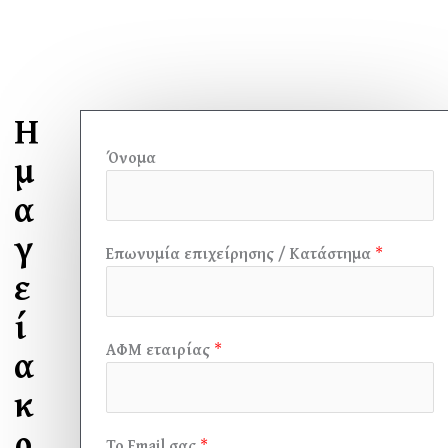
Η
μ
Όνομα
α
γ
Επωνυμία επιχείρησης / Κατάστημα
*
ε
ί
α
ΑΦΜ εταιρίας
*
κ
ρ
Το Email σας
*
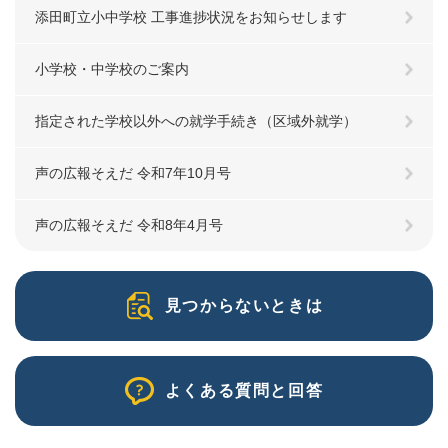
添田町立小中学校 工事進捗状況をお知らせします
小学校・中学校のご案内
指定された学校以外への就学手続き（区域外就学）
声の広報そえだ 令和7年10月号
声の広報そえだ 令和8年4月号
見つからないときは
よくある質問と回答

- **Exercise details**: Every line of the listing above is to be retyped exactly, but the pictures are to be dropped.

- **Reply**:
Η
μ
Όνομα
α
γ
Επωνυμία επιχείρησης / Κατάστημα
*
ε
ί
α
ΑΦΜ εταιρίας
*
κ
ρ
Το Email σας
*
添田町立小中学校 工事進捗状況をお知らせします
小学校・中学校のご案内
指定された学校以外への就学手続き（区域外就学）
声の広報そえだ 令和7年10月号
声の広報そえだ 令和8年4月号
見つからないときは
よくある質問と回答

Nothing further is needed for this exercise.